(Beginning of Data records)

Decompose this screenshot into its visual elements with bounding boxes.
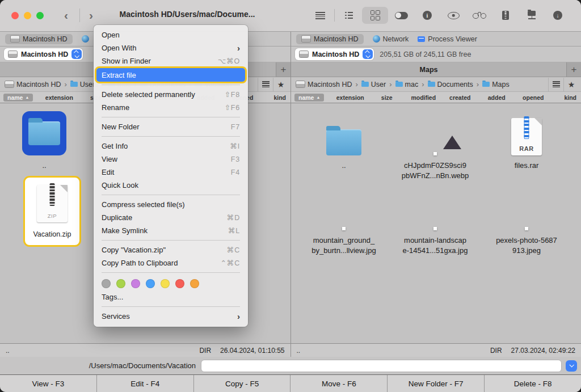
preview-button[interactable] xyxy=(440,7,466,24)
view-f3-button[interactable]: View - F3 xyxy=(0,375,97,392)
column-header-name[interactable]: name▲ xyxy=(294,94,332,102)
menu-item-open[interactable]: Open xyxy=(94,28,248,41)
tag-blue[interactable] xyxy=(146,279,155,288)
download-icon: ↓ xyxy=(553,11,562,20)
menu-item-tags[interactable]: Tags... xyxy=(94,290,248,304)
sort-asc-icon: ▲ xyxy=(316,95,320,99)
column-header-added[interactable]: added xyxy=(478,94,515,101)
right-folder-tab-maps[interactable]: Maps xyxy=(291,62,566,77)
favorites-button[interactable]: ★ xyxy=(563,78,579,91)
menu-item-copy[interactable]: Copy "Vacation.zip"⌘C xyxy=(94,243,248,256)
file-item-parent-folder[interactable]: .. xyxy=(301,111,386,171)
right-drive-selector[interactable]: Macintosh HD xyxy=(295,48,374,60)
left-drive-selector[interactable]: Macintosh HD xyxy=(4,48,83,60)
menu-item-rename[interactable]: Rename⇧F6 xyxy=(94,101,248,114)
file-item-files-rar[interactable]: RAR files.rar xyxy=(484,111,569,171)
right-device-tab-macintosh-hd[interactable]: Macintosh HD xyxy=(296,34,364,44)
edit-f4-button[interactable]: Edit - F4 xyxy=(97,375,194,392)
globe-icon xyxy=(82,35,89,43)
tag-yellow[interactable] xyxy=(161,279,170,288)
file-item-mountain-landscape-jpg[interactable]: mountain-landscap e-14541...51gxa.jpg xyxy=(393,186,478,255)
left-device-tab-network[interactable] xyxy=(82,35,89,43)
right-add-tab-button[interactable]: + xyxy=(566,62,581,77)
column-header-opened[interactable]: opened xyxy=(515,94,552,101)
download-button[interactable]: ↓ xyxy=(545,7,571,24)
column-header-size[interactable]: size xyxy=(369,94,406,101)
tag-purple[interactable] xyxy=(131,279,140,288)
menu-item-make-symlink[interactable]: Make Symlink⌘L xyxy=(94,224,248,237)
tag-red[interactable] xyxy=(175,279,184,288)
list-mode-button[interactable] xyxy=(258,78,273,91)
breadcrumb-item-drive[interactable]: Macintosh HD xyxy=(296,81,352,88)
drive-stepper[interactable] xyxy=(71,49,82,59)
menu-button[interactable] xyxy=(307,7,333,24)
menu-separator xyxy=(102,306,240,307)
menu-item-view[interactable]: ViewF3 xyxy=(94,153,248,166)
file-item-webp-image[interactable]: cHJpdmF0ZS9sci9 pbWFnZ...nBn.webp xyxy=(393,111,478,180)
column-header-created[interactable]: created xyxy=(442,94,479,101)
column-header-extension[interactable]: extension xyxy=(41,94,78,101)
zipper xyxy=(524,116,529,139)
tag-orange[interactable] xyxy=(190,279,199,288)
menu-item-services[interactable]: Services› xyxy=(94,310,248,323)
column-header-kind[interactable]: kind xyxy=(551,94,578,101)
list-mode-button[interactable] xyxy=(548,78,563,91)
search-button[interactable] xyxy=(466,7,492,24)
command-input[interactable] xyxy=(201,360,562,372)
menu-item-new-folder[interactable]: New FolderF7 xyxy=(94,120,248,133)
breadcrumb-item-users[interactable]: User xyxy=(361,81,386,88)
menu-item-extract-file[interactable]: Extract file xyxy=(96,68,245,82)
breadcrumb-item-drive[interactable]: Macintosh HD xyxy=(5,81,61,88)
tag-color-row xyxy=(94,276,248,290)
column-header-kind[interactable]: kind xyxy=(261,94,287,101)
command-history-button[interactable] xyxy=(566,360,577,372)
right-device-tab-process-viewer[interactable]: Process Viewer xyxy=(418,35,477,43)
menu-item-get-info[interactable]: Get Info⌘I xyxy=(94,140,248,153)
menu-item-open-with[interactable]: Open With› xyxy=(94,41,248,54)
toolbar: i ↓ xyxy=(307,6,571,24)
tag-gray[interactable] xyxy=(102,279,111,288)
breadcrumb-item-documents[interactable]: Documents xyxy=(428,81,473,88)
archive-button[interactable] xyxy=(492,7,519,24)
file-item-parent-folder[interactable]: .. xyxy=(10,111,78,171)
zoom-button[interactable] xyxy=(36,12,44,19)
file-label: mountain-landscap e-14541...51gxa.jpg xyxy=(403,235,468,255)
tag-green[interactable] xyxy=(116,279,125,288)
menu-item-copy-path[interactable]: Copy Path to Clipboard⌃⌘C xyxy=(94,256,248,269)
left-device-tab-macintosh-hd[interactable]: Macintosh HD xyxy=(5,34,73,44)
current-path-label: /Users/mac/Documents/Vacation xyxy=(0,361,201,370)
file-item-pexels-photo-jpeg[interactable]: pexels-photo-5687 913.jpeg xyxy=(484,186,569,255)
close-button[interactable] xyxy=(11,12,19,19)
column-header-name[interactable]: name▲ xyxy=(3,94,41,102)
right-device-tab-network[interactable]: Network xyxy=(373,35,409,43)
new-folder-f7-button[interactable]: New Folder - F7 xyxy=(388,375,485,392)
delete-f8-button[interactable]: Delete - F8 xyxy=(485,375,581,392)
info-button[interactable]: i xyxy=(414,7,440,24)
column-header-extension[interactable]: extension xyxy=(332,94,369,101)
menu-item-quick-look[interactable]: Quick Look xyxy=(94,179,248,192)
move-f6-button[interactable]: Move - F6 xyxy=(290,375,388,392)
network-button[interactable] xyxy=(519,7,545,24)
image-thumbnail xyxy=(433,152,437,155)
back-button[interactable]: ‹ xyxy=(64,7,68,24)
menu-item-delete-permanently[interactable]: Delete selected permanently⇧F8 xyxy=(94,88,248,101)
menu-item-compress[interactable]: Compress selected file(s) xyxy=(94,198,248,211)
copy-f5-button[interactable]: Copy - F5 xyxy=(194,375,291,392)
menu-item-edit[interactable]: EditF4 xyxy=(94,166,248,179)
grid-view-button[interactable] xyxy=(362,7,388,24)
list-view-button[interactable] xyxy=(336,7,362,24)
menu-item-duplicate[interactable]: Duplicate⌘D xyxy=(94,211,248,224)
left-add-tab-button[interactable]: + xyxy=(276,62,290,77)
drive-stepper[interactable] xyxy=(363,49,373,59)
minimize-button[interactable] xyxy=(24,12,31,19)
file-item-mountain-ground-jpg[interactable]: mountain_ground_ by_burtn...llview.jpg xyxy=(301,186,386,255)
forward-button[interactable]: › xyxy=(89,7,93,24)
menu-item-show-in-finder[interactable]: Show in Finder⌥⌘O xyxy=(94,54,248,68)
panel-toggle-button[interactable] xyxy=(388,7,414,24)
column-header-modified[interactable]: modified xyxy=(405,94,442,101)
breadcrumb-item-maps[interactable]: Maps xyxy=(482,81,510,88)
breadcrumb-item-mac[interactable]: mac xyxy=(395,81,419,88)
favorites-button[interactable]: ★ xyxy=(273,78,288,91)
file-item-vacation-zip[interactable]: ZIP Vacation.zip xyxy=(23,176,81,247)
device-tab-label: Macintosh HD xyxy=(314,35,359,43)
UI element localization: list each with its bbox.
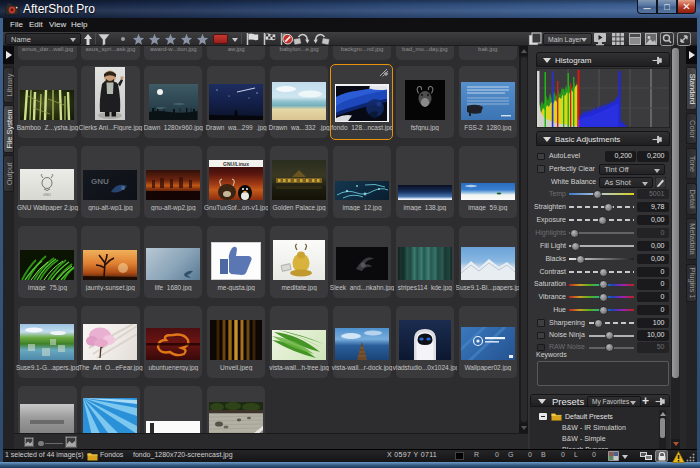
svg-text:GNU: GNU <box>44 193 52 197</box>
svg-text:GNU: GNU <box>91 177 109 186</box>
svg-text:GNU/Linux: GNU/Linux <box>223 161 249 167</box>
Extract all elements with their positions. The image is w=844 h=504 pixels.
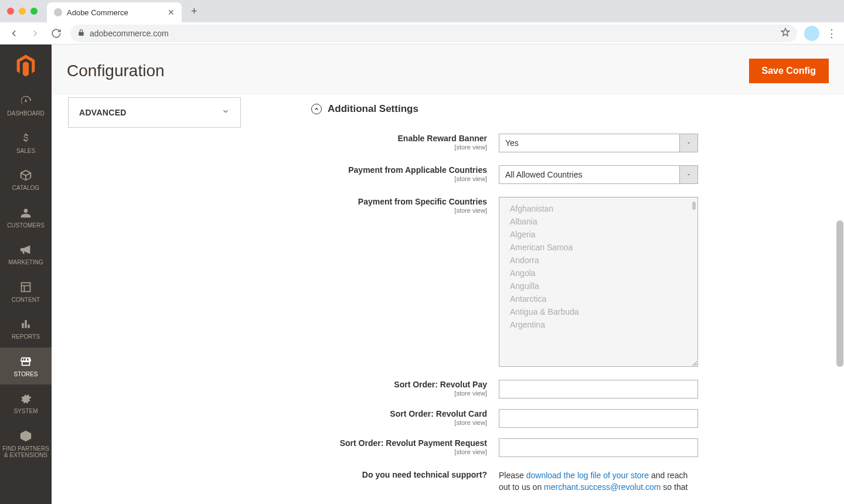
sidebar-item-label: CUSTOMERS [7, 222, 45, 229]
download-log-link[interactable]: download the log file of your store [526, 471, 649, 480]
sidebar-item-customers[interactable]: CUSTOMERS [0, 199, 52, 236]
field-scope: [store view] [311, 419, 487, 426]
profile-avatar[interactable] [804, 26, 819, 41]
window-controls [7, 8, 38, 15]
field-scope: [store view] [311, 175, 487, 182]
url-text: adobecommerce.com [90, 29, 169, 38]
field-label: Sort Order: Revolut Payment Request [311, 438, 487, 448]
browser-tab[interactable]: Adobe Commerce ✕ [47, 2, 182, 22]
country-option[interactable]: Algeria [499, 228, 697, 241]
sidebar-item-label: SALES [16, 148, 35, 155]
group-header[interactable]: Additional Settings [311, 95, 829, 121]
sidebar-item-catalog[interactable]: CATALOG [0, 161, 52, 199]
dollar-icon [19, 131, 33, 145]
reload-button[interactable] [49, 28, 63, 39]
bookmark-star-icon[interactable] [781, 28, 790, 39]
field-label: Sort Order: Revolut Pay [311, 380, 487, 389]
country-option[interactable]: American Samoa [499, 241, 697, 254]
magento-logo[interactable] [0, 45, 52, 87]
sidebar-item-label: CATALOG [12, 185, 39, 192]
sidebar-item-stores[interactable]: STORES [0, 348, 52, 385]
sidebar-item-sales[interactable]: SALES [0, 124, 52, 162]
applicable-countries-select[interactable] [499, 165, 698, 184]
megaphone-icon [19, 243, 33, 257]
new-tab-button[interactable]: + [191, 5, 198, 18]
sidebar-item-content[interactable]: CONTENT [0, 273, 52, 311]
field-scope: [store view] [311, 144, 487, 151]
field-sort-revolut-card: Sort Order: Revolut Card [store view] [311, 409, 829, 428]
field-sort-revolut-request: Sort Order: Revolut Payment Request [sto… [311, 438, 829, 457]
sidebar-item-reports[interactable]: REPORTS [0, 310, 52, 348]
section-title: ADVANCED [79, 108, 127, 117]
svg-rect-0 [22, 282, 30, 291]
collapse-up-icon [311, 104, 322, 114]
bar-chart-icon [19, 317, 33, 331]
specific-countries-multiselect[interactable]: Afghanistan Albania Algeria American Sam… [499, 197, 698, 367]
field-label: Do you need technical support? [311, 470, 487, 479]
config-form: Additional Settings Enable Reward Banner… [241, 95, 844, 504]
support-text: Please download the log file of your sto… [499, 470, 698, 493]
page-title: Configuration [67, 62, 165, 80]
browser-toolbar: adobecommerce.com ⋮ [0, 22, 844, 45]
scrollbar-thumb[interactable] [836, 220, 843, 367]
field-scope: [store view] [311, 207, 487, 214]
page-header: Configuration Save Config [52, 45, 844, 95]
country-option[interactable]: Antarctica [499, 292, 697, 305]
sort-revolut-card-input[interactable] [499, 409, 698, 428]
field-label: Enable Reward Banner [311, 134, 487, 143]
field-specific-countries: Payment from Specific Countries [store v… [311, 197, 829, 367]
sidebar-item-label: SYSTEM [13, 408, 38, 415]
field-sort-revolut-pay: Sort Order: Revolut Pay [store view] [311, 380, 829, 399]
page-scrollbar [836, 45, 844, 504]
tab-close-icon[interactable]: ✕ [168, 8, 175, 17]
window-minimize-button[interactable] [19, 8, 26, 15]
country-option[interactable]: Andorra [499, 254, 697, 267]
browser-menu-icon[interactable]: ⋮ [826, 27, 837, 40]
field-scope: [store view] [311, 448, 487, 455]
scrollbar-thumb[interactable] [692, 202, 696, 210]
support-text-part: so that [661, 482, 688, 492]
sidebar-item-label: DASHBOARD [7, 110, 44, 117]
layout-icon [19, 280, 33, 294]
field-label: Payment from Applicable Countries [311, 165, 487, 175]
section-advanced[interactable]: ADVANCED [68, 97, 241, 128]
country-option[interactable]: Angola [499, 267, 697, 280]
lock-icon [77, 29, 85, 38]
window-maximize-button[interactable] [30, 8, 38, 15]
support-text-part: Please [499, 471, 526, 480]
sidebar-item-label: MARKETING [8, 259, 43, 266]
sidebar-item-partners[interactable]: FIND PARTNERS & EXTENSIONS [0, 422, 52, 466]
field-technical-support: Do you need technical support? Please do… [311, 470, 829, 493]
save-config-button[interactable]: Save Config [749, 59, 829, 83]
field-scope: [store view] [311, 390, 487, 397]
chevron-down-icon [222, 107, 230, 118]
puzzle-icon [19, 429, 33, 443]
sidebar-item-marketing[interactable]: MARKETING [0, 236, 52, 273]
field-enable-reward-banner: Enable Reward Banner [store view] [311, 134, 829, 152]
country-option[interactable]: Anguilla [499, 280, 697, 292]
sidebar-item-dashboard[interactable]: DASHBOARD [0, 87, 52, 124]
window-close-button[interactable] [7, 8, 14, 15]
field-label: Payment from Specific Countries [311, 197, 487, 206]
sort-revolut-request-input[interactable] [499, 438, 698, 457]
sort-revolut-pay-input[interactable] [499, 380, 698, 399]
store-icon [19, 355, 33, 369]
box-icon [19, 168, 33, 182]
sidebar-item-label: STORES [14, 371, 38, 378]
country-option[interactable]: Albania [499, 215, 697, 228]
field-label: Sort Order: Revolut Card [311, 409, 487, 418]
enable-reward-banner-select[interactable] [499, 134, 698, 152]
group-title: Additional Settings [328, 103, 418, 115]
country-option[interactable]: Argentina [499, 318, 697, 331]
back-button[interactable] [7, 28, 21, 39]
browser-tab-strip: Adobe Commerce ✕ + [0, 0, 844, 22]
forward-button[interactable] [28, 28, 42, 39]
address-bar[interactable]: adobecommerce.com [70, 25, 797, 42]
sidebar-item-label: REPORTS [12, 333, 40, 340]
sidebar-item-system[interactable]: SYSTEM [0, 384, 52, 422]
person-icon [19, 206, 33, 220]
admin-sidebar: DASHBOARD SALES CATALOG CUSTOMERS MARKET… [0, 45, 52, 504]
support-email-link[interactable]: merchant.success@revolut.com [544, 482, 661, 492]
country-option[interactable]: Afghanistan [499, 202, 697, 215]
country-option[interactable]: Antigua & Barbuda [499, 305, 697, 318]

(End of Data records)

Exercise brief. List each line of the entries that holds the string "folder".

Your response.
right-folder-tab-maps[interactable]: Maps xyxy=(291,62,566,77)
file-item-parent-folder[interactable]: .. xyxy=(301,111,386,171)
menu-item-new-folder[interactable]: New FolderF7 xyxy=(94,120,248,133)
file-item-parent-folder[interactable]: .. xyxy=(10,111,78,171)
new-folder-f7-button[interactable]: New Folder - F7 xyxy=(388,375,485,392)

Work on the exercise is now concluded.